The great resignation or the great disconnection?
In all the headlines around the numbers of people leaving their jobs, there’s an underlying message about the why. Disconnection is increasingly showing up as part of the problem. Gallup data showed it’s less an industry, role or pay issue than it is a workplace issue. This disconnect between what the C-Suite thinks is happening and the experience of frontline employees is particularly acute in the tightest part of the labour market: younger people starting their careers. The sense of belonging that comes with being part of a team is hugely important to the millennial cohort.
What is a team?
Simply, it is a group working toward accomplishing a common mission or specific objective. Sometimes teams are created for short periods to complete a project, for example. Other teams work together for years, with members coming and going over time.
What makes a great team?
Many sports teams have superstar players, which can lead to great results. Still, in the world of work, a great team recognises the abilities and contributions of each individual. Research backs it up, finding that ‘working within a bonded team of colleagues helps develop interactive routines that harness the unique talents of each team member.’ In other words, the more a team works together, the more each individual can perform at the top of their game.
People can work well together and get great results when they understand each other.
The structure that supports great teams is the environment. I spend time with my clients working on their environment, which is about how people feel when they come to work and is only as good as the business leaders. Leaders create the environment and provide the conditions for teams to thrive.

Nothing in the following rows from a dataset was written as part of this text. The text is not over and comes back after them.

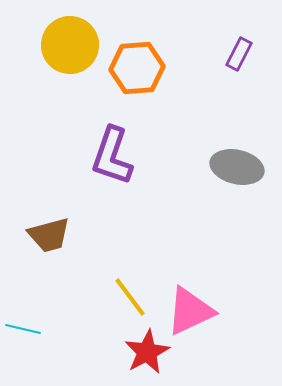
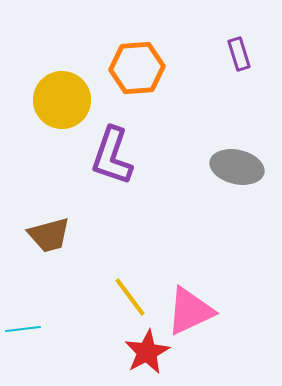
yellow circle: moved 8 px left, 55 px down
purple rectangle: rotated 44 degrees counterclockwise
cyan line: rotated 20 degrees counterclockwise
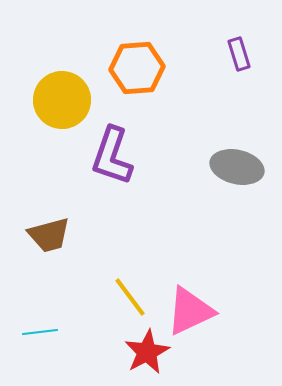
cyan line: moved 17 px right, 3 px down
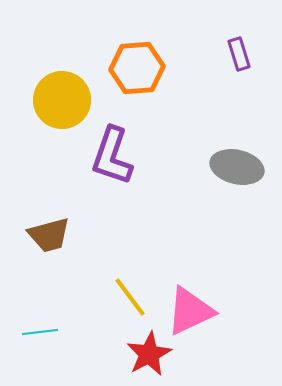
red star: moved 2 px right, 2 px down
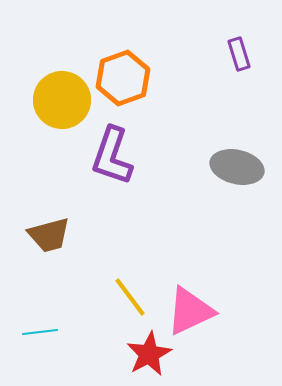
orange hexagon: moved 14 px left, 10 px down; rotated 16 degrees counterclockwise
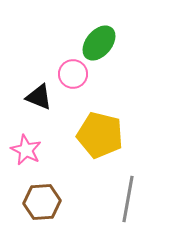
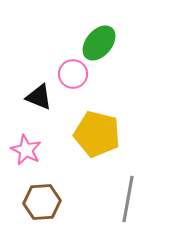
yellow pentagon: moved 3 px left, 1 px up
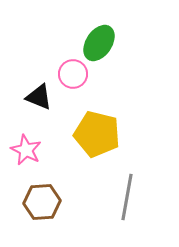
green ellipse: rotated 6 degrees counterclockwise
gray line: moved 1 px left, 2 px up
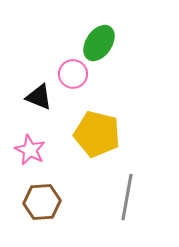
pink star: moved 4 px right
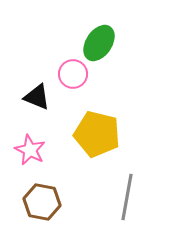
black triangle: moved 2 px left
brown hexagon: rotated 15 degrees clockwise
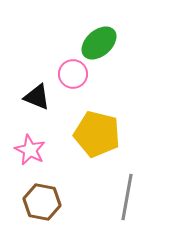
green ellipse: rotated 15 degrees clockwise
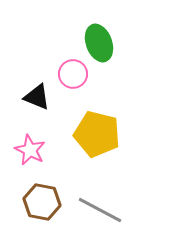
green ellipse: rotated 69 degrees counterclockwise
gray line: moved 27 px left, 13 px down; rotated 72 degrees counterclockwise
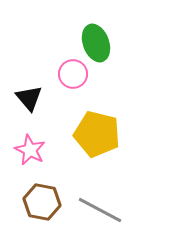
green ellipse: moved 3 px left
black triangle: moved 8 px left, 1 px down; rotated 28 degrees clockwise
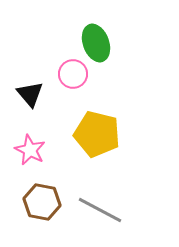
black triangle: moved 1 px right, 4 px up
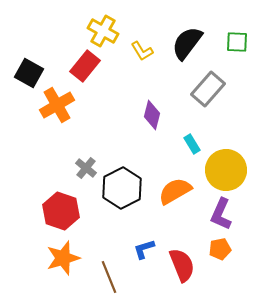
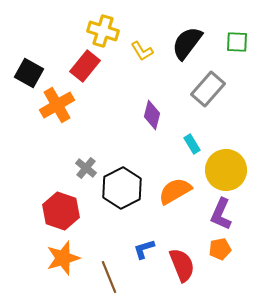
yellow cross: rotated 12 degrees counterclockwise
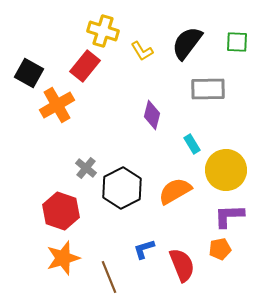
gray rectangle: rotated 48 degrees clockwise
purple L-shape: moved 8 px right, 2 px down; rotated 64 degrees clockwise
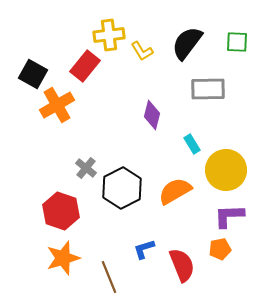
yellow cross: moved 6 px right, 4 px down; rotated 24 degrees counterclockwise
black square: moved 4 px right, 1 px down
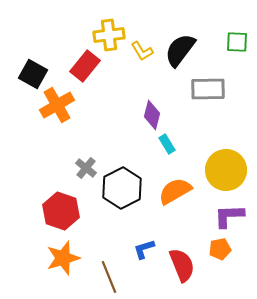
black semicircle: moved 7 px left, 7 px down
cyan rectangle: moved 25 px left
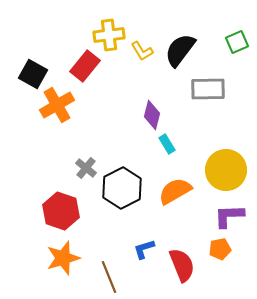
green square: rotated 25 degrees counterclockwise
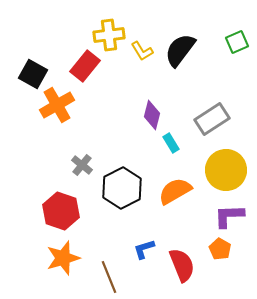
gray rectangle: moved 4 px right, 30 px down; rotated 32 degrees counterclockwise
cyan rectangle: moved 4 px right, 1 px up
gray cross: moved 4 px left, 3 px up
orange pentagon: rotated 30 degrees counterclockwise
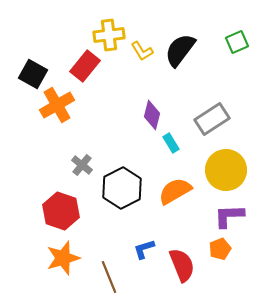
orange pentagon: rotated 20 degrees clockwise
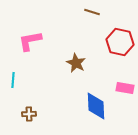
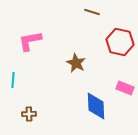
pink rectangle: rotated 12 degrees clockwise
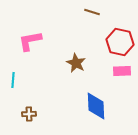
pink rectangle: moved 3 px left, 17 px up; rotated 24 degrees counterclockwise
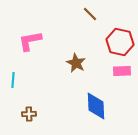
brown line: moved 2 px left, 2 px down; rotated 28 degrees clockwise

An environment that supports teamwork and results puts a focus on the following:
1. A common vision
2. Building and valuing relationships
3. Harnessing connection
4. Creating ownership
5. Valuing and appreciating people (all of them).
Daily opportunities boost team bonding – even five minutes of catching up on weekend events can bring the team closer together. Take the time to communicate with your teams and clarify the goals and how individuals can contribute.
Increasingly the customer experience is the employee experience. Creating a great employee experience should be a goal for any future-focused business.